● Work instruction: Please output exactly the lines from the one containing "ŚRODKI OSTROŹNOŚCI" through the end of the records below, leaving out any pictures.
(Exercise input Opens)
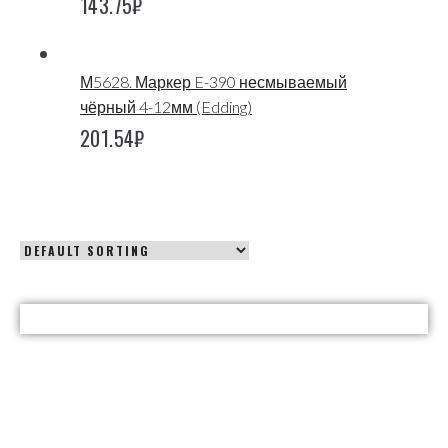
143.75
₽
М5628. Маркер E-390 несмываемый
чёрный 4-12мм (Edding)
201.54
₽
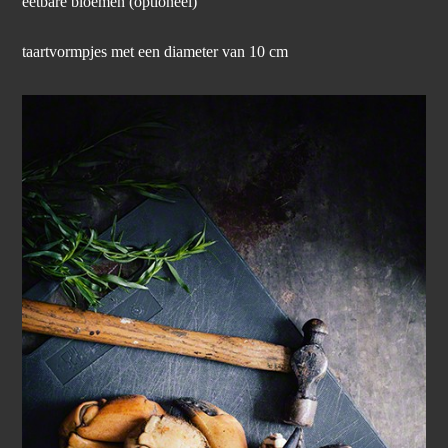
eetbare bloemen (optioneel)
taartvormpjes met een diameter van 10 cm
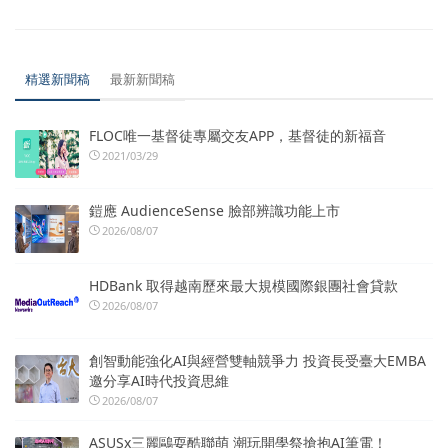
精選新聞稿
最新新聞稿
FLOC唯一基督徒專屬交友APP，基督徒的新福音
2021/03/29
鎧應 AudienceSense 臉部辨識功能上市
2026/08/07
HDBank 取得越南歷來最大規模國際銀團社會貸款
2026/08/07
創智動能強化AI與經營雙軸競爭力 投資長受臺大EMBA
邀分享AI時代投資思維
2026/08/07
ASUSx三麗鷗耍酷聯萌 潮玩開學祭搶抱AI筆電！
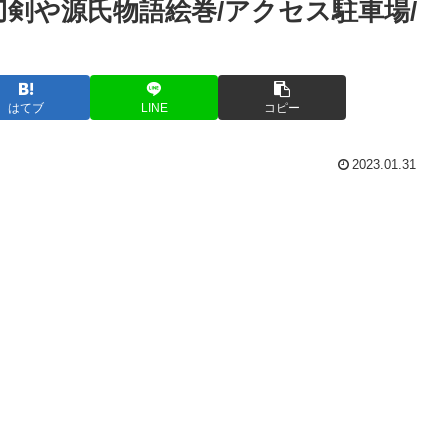
刀剣や源氏物語絵巻/アクセス駐車場/
はてブ
LINE
コピー
2023.01.31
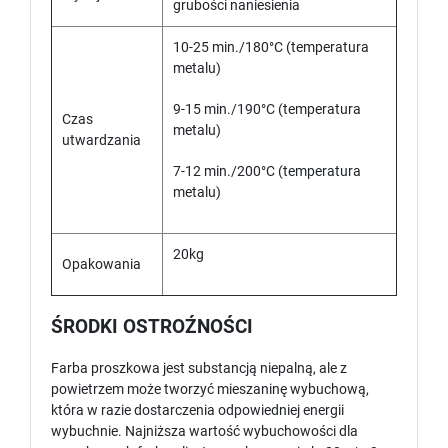
grubości naniesienia
10-25 min./180°C (temperatura
metalu)
9-15 min./190°C (temperatura
Czas
metalu)
utwardzania
7-12 min./200°C (temperatura
metalu)
20kg
Opakowania
ŚRODKI OSTROŹNOŚCI
Farba proszkowa jest substancją niepalną, ale z
powietrzem może tworzyć mieszaninę wybuchową,
która w razie dostarczenia odpowiedniej energii
wybuchnie. Najniższa wartość wybuchowości dla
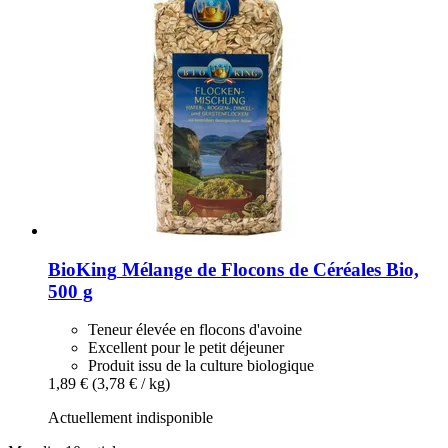
BioKing
Mélange de Flocons de Céréales Bio,
500 g
Teneur élevée en flocons d'avoine
Excellent pour le petit déjeuner
Produit issu de la culture biologique
1,89 €
(3,78 € / kg)
Actuellement indisponible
(Exercise input Closes)
● Output of the task:
ŚRODKI OSTROŹNOŚCI
Farba proszkowa jest substancją niepalną, ale z
powietrzem może tworzyć mieszaninę wybuchową,
która w razie dostarczenia odpowiedniej energii
wybuchnie. Najniższa wartość wybuchowości dla
BioKing
Mélange de Flocons de Céréales Bio,
500 g
Teneur élevée en flocons d'avoine
Excellent pour le petit déjeuner
Produit issu de la culture biologique
1,89 €
(3,78 € / kg)
Actuellement indisponible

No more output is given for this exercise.